Der ganze Ort schien wie aus einem klebrigen Material gemacht und selbst als er jetzt hier einstieg, durch das nach Osten gewandte Fenster, hatte er das Gefühl darin versinken zu müssen, als ob er sich knietief watend durch einen Sumpf den Weg bahnen wollte. Er hatte seine Mütze tief ins Gesicht gezogen und ein Rucksack ruhte auf seinem Rücken, die Kleidung war dunkel gehalten, aber nicht schwarz, denn er hatte einmal gehört das schwarz eine furchtbare Tarnfarbe abgab. Und man sah der ungelenken Bewegung mit der er sich durch das offene Fenster schwang an, dass er ein Berufseinsteiger, aber kein Berufs-Einsteiger war: Die Knie knirschten protestierend ob der ungewohnten Belastung und die Muskeln zogen sich ächzend zusammen und streckten sich nicht minder unbegeistert, als er seinen nur mäßig trainierten Stadtkörper durch den provisorischen Eingang schob.
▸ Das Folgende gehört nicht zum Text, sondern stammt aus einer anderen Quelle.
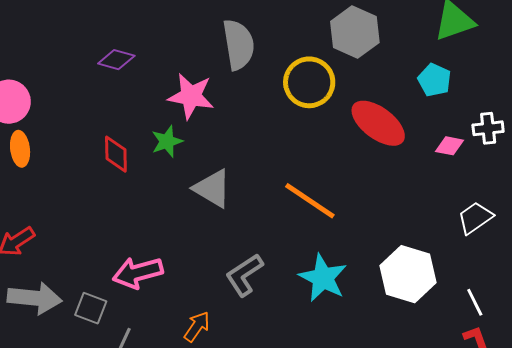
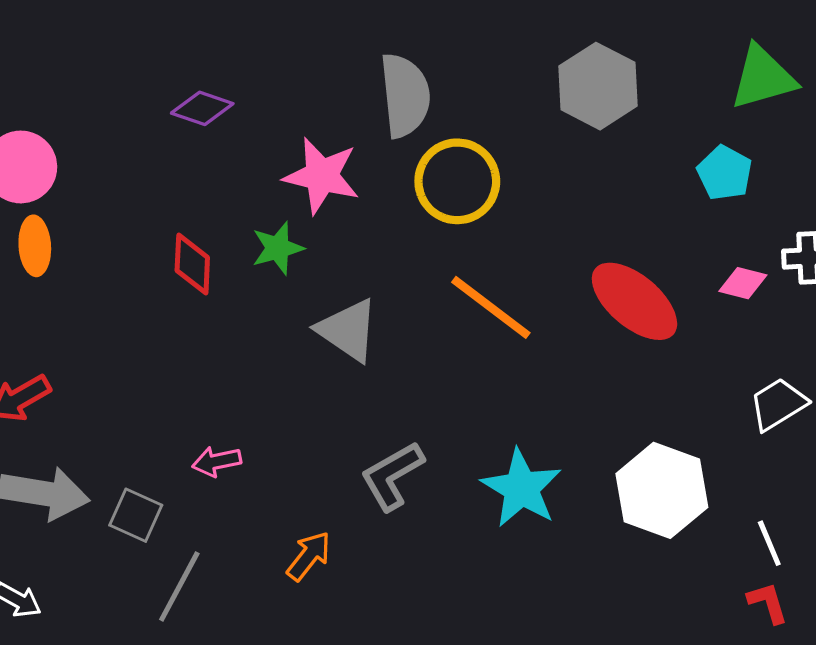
yellow circle: (309, 82) -> (457, 181), moved
red ellipse: (378, 123) -> (634, 301), moved
orange line: (310, 201) -> (491, 307), moved
pink arrow: (138, 273) -> (217, 461), size x0.6

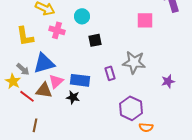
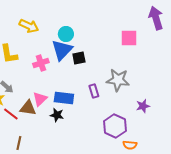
pink cross: (57, 30) -> (41, 63), moved, turned -35
blue triangle: (44, 63) -> (62, 50), moved, turned -30
purple star: (168, 81) -> (143, 106), moved

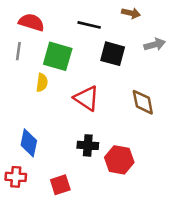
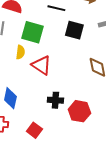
red triangle: (86, 98) -> (41, 65), moved
red square: (60, 185) -> (34, 130), turned -35

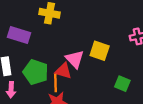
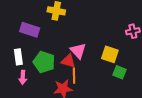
yellow square: (100, 51) -> (110, 54), moved
orange line: (55, 83) -> (74, 76), moved

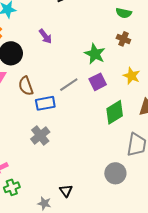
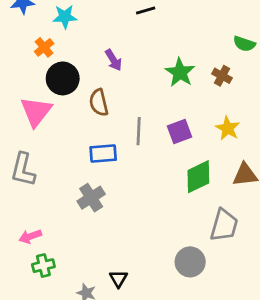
green semicircle: (124, 13) -> (244, 44), moved
green star: (95, 54) -> (180, 72), moved
gray line: (69, 85) -> (139, 131), turned -60
brown semicircle: (26, 86) -> (99, 102), moved

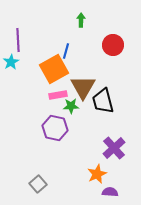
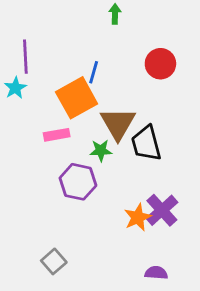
green arrow: (81, 20) -> (115, 14), moved
pink rectangle: (58, 95) -> (57, 135), moved
orange star: (97, 174) -> (138, 217), moved

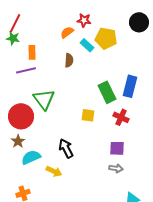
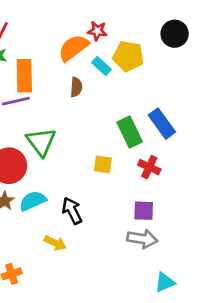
orange semicircle: (67, 32) -> (73, 48), size x1.6
orange rectangle: (32, 52) -> (24, 76), size x1.6
blue rectangle: (130, 86) -> (162, 124), turned -50
cyan semicircle: (31, 157) -> (33, 201), moved
gray arrow: (116, 168) -> (142, 239), size x1.5

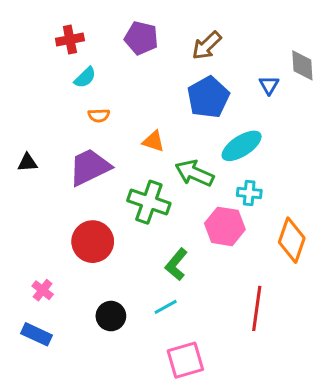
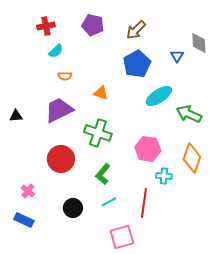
black triangle: (27, 163) -> (16, 116), moved
green arrow: (194, 173) -> (189, 114), moved
cyan cross: (249, 193) -> (164, 176), moved
green L-shape: (176, 264) -> (103, 174), moved
red line: (257, 308) -> (144, 203), moved

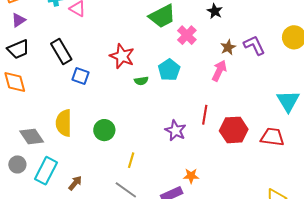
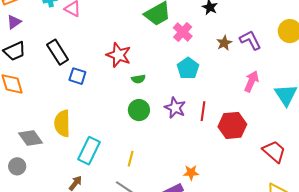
cyan pentagon: (169, 70) -> (188, 68), moved
pink arrow: (219, 71) -> (251, 81), moved
green circle: (104, 130) -> (139, 110), moved
purple star: (175, 131) -> (175, 108), moved
red trapezoid: (272, 137) -> (274, 151), moved, turned 35
cyan rectangle: (46, 171) -> (89, 151), moved

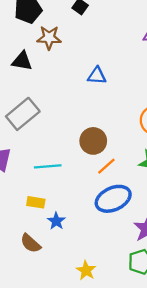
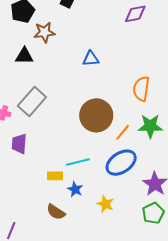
brown circle: (93, 141) -> (96, 115), size x1.4
cyan line: (48, 166) -> (78, 162), moved
orange line: (106, 166) -> (123, 132), moved
yellow star: (86, 270) -> (105, 204), moved

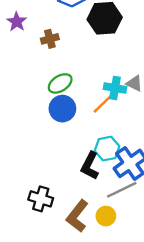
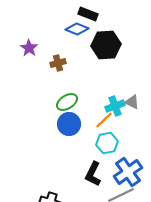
cyan cross: (115, 88) -> (115, 106), turned -30
cyan hexagon: (107, 149) -> (107, 143), moved

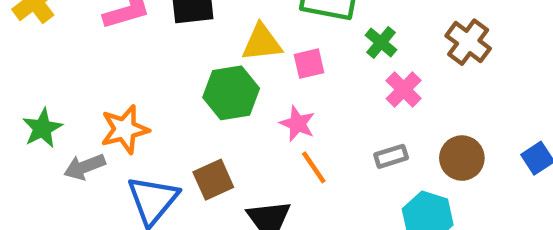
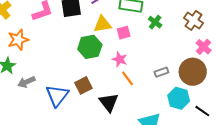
pink cross: (404, 89) -> (204, 47), moved
orange star: (125, 129) -> (18, 40), moved
brown circle: (462, 158) -> (193, 72), size x1.4

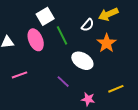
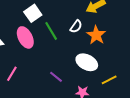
white semicircle: (88, 25) -> (76, 26), moved
white ellipse: (82, 61) -> (87, 62), moved
pink line: (19, 75) -> (12, 74), turned -35

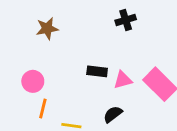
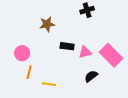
brown star: (47, 29) -> (47, 24), moved
black semicircle: (113, 114) -> (91, 76), moved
Aber dann war er drinnen, angekommen. Er atmete tief durch, lauschte dem pochenden Herzen bis es langsam stotternd zur Ruhe kam und sah sich dann in den trostlosen Gängen um: Der Geruch längst vergangenen Kaffees und schwarzer Druckertinte hing in der Luft und war der einzige Beweis dafür, dass diese Gänge sonst mit Leben erfüllt waren. Gut. Er lächelte fast, zog eine kleine Taschenlampe aus dem Rucksack und schaltete sie ein. Nur die Feuermelder überwachten sein Tun und blinkten alle paar Sekunden im Gleichklang rot auf, störten sich nicht an dem Eindringling. Bedacht, aber nicht schleichend, setzte er nun einen Fuß vor den anderen und rief sich die Gänge wieder ins Gedächtnis, die er schon tausend Mal gegangen war. Es war fast, wie ins eigene Haus einbrechen, dachte er und bog einmal zur linken ab. Dennoch – die Gänge schienen in ihrer Verlassenheit beunruhigend unwirklich. Nur rasch fertig werden, dann würde er verschwinden. Er bog erst um eine Ecke, dann um noch eine und sein nervös klopfendes Herz übertönte fast den Klang der eigenen Schritte. War da ein Schatten? Konnte man den Schein der Taschenlampe von der Straße aus sehen? Fremde Schritte? Sicherheitsleute? Der Hausmeister der mit seinen Schlüsseln klimperte, nicht wissend das er nicht der Einzige in dem scheinbar verlassenen Gebäude war?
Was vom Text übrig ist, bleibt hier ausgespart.